What needs to be done: All lines in the material below that contain "diese" should be located and copied.
Input material Start Marker
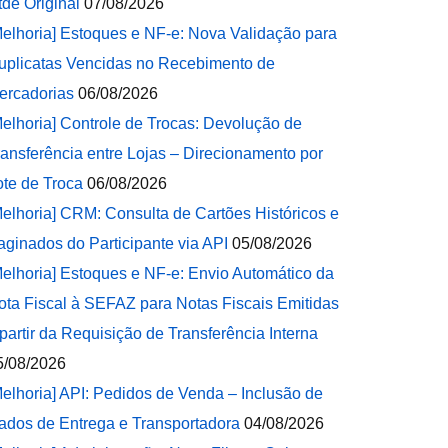
tde Original
07/08/2026
Melhoria] Estoques e NF-e: Nova Validação para
uplicatas Vencidas no Recebimento de
ercadorias
06/08/2026
Melhoria] Controle de Trocas: Devolução de
ransferência entre Lojas – Direcionamento por
ote de Troca
06/08/2026
Melhoria] CRM: Consulta de Cartões Históricos e
aginados do Participante via API
05/08/2026
Melhoria] Estoques e NF-e: Envio Automático da
ota Fiscal à SEFAZ para Notas Fiscais Emitidas
 partir da Requisição de Transferência Interna
5/08/2026
Melhoria] API: Pedidos de Venda – Inclusão de
ados de Entrega e Transportadora
04/08/2026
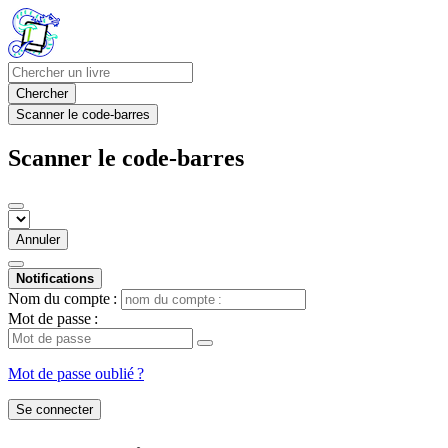
Chercher
Scanner le code-barres
Scanner le code-barres
Annuler
Notifications
Nom du compte :
Mot de passe :
Mot de passe oublié ?
Se connecter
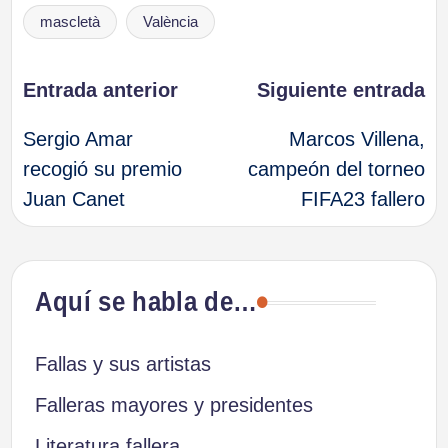
mascletà
València
Navegación
Entrada anterior
Siguiente entrada
Sergio Amar
Marcos Villena,
de
recogió su premio
campeón del torneo
Juan Canet
FIFA23 fallero
entradas
Aquí se habla de…
Fallas y sus artistas
Falleras mayores y presidentes
Literatura fallera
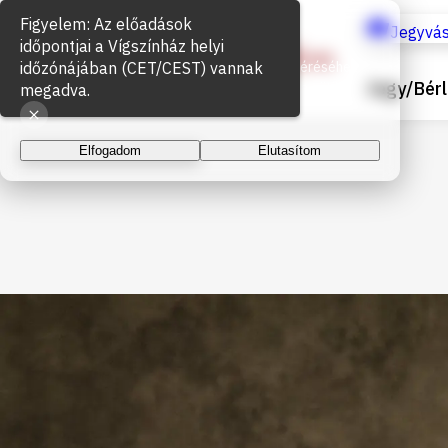
Sütik használata
Jegyvás
Az oldal működéséhez és a látogatottság méréséhez
Jegy/Bérl
sütiket használunk. A folytatással elfogadja a sütik
használatát.
Elfogadom
Elutasítom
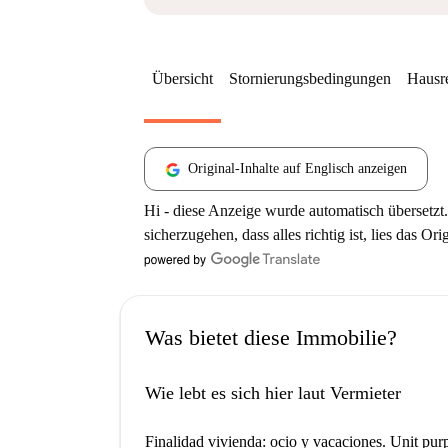
Übersicht
Stornierungsbedingungen
Hausr
Original-Inhalte auf Englisch anzeigen
Hi - diese Anzeige wurde automatisch übersetzt.
sicherzugehen, dass alles richtig ist, lies das Ori
Was bietet diese Immobilie?
Wie lebt es sich hier laut Vermieter
Finalidad vivienda: ocio y vacaciones. Unit purp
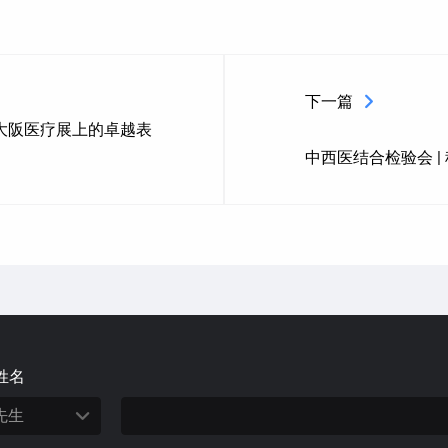
下一篇
在大阪医疗展上的卓越表
中西医结合检验会 |
姓名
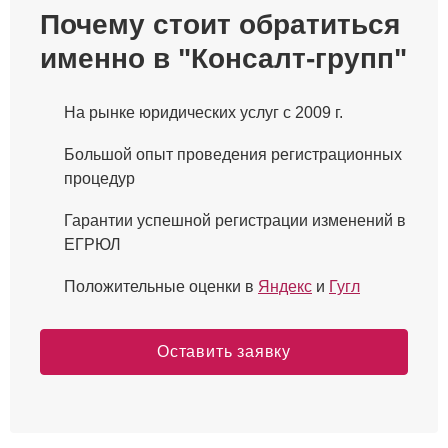
Почему стоит обратиться
именно в "Консалт-групп"
На рынке юридических услуг с 2009 г.
Большой опыт проведения регистрационных
процедур
Гарантии успешной регистрации изменений в
ЕГРЮЛ
Положительные оценки в
Яндекс
и
Гугл
Оставить заявку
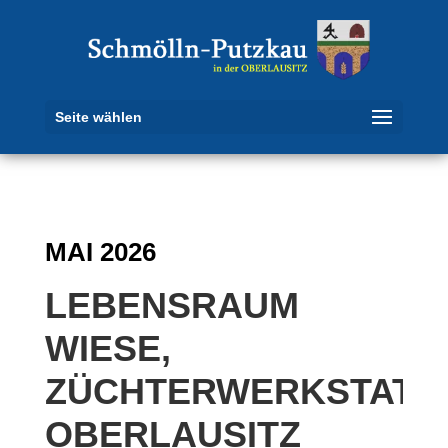
Seite wählen
MAI 2026
LEBENSRAUM
WIESE,
ZÜCHTERWERKSTATT
OBERLAUSITZ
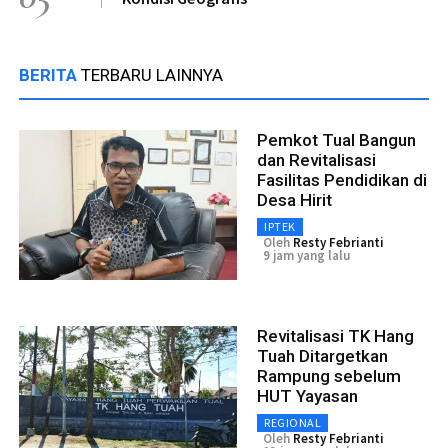
BERITA
TERBARU LAINNYA
Pemkot Tual Bangun
dan Revitalisasi
Fasilitas Pendidikan di
Desa Hirit
IPTEK
Oleh
Resty Febrianti
9 jam yang lalu
Revitalisasi TK Hang
Tuah Ditargetkan
Rampung sebelum
HUT Yayasan
REGIONAL
Oleh
Resty Febrianti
Input material End Marker
Written solution:
Hi - diese Anzeige wurde automatisch übersetzt.
Was bietet diese Immobilie?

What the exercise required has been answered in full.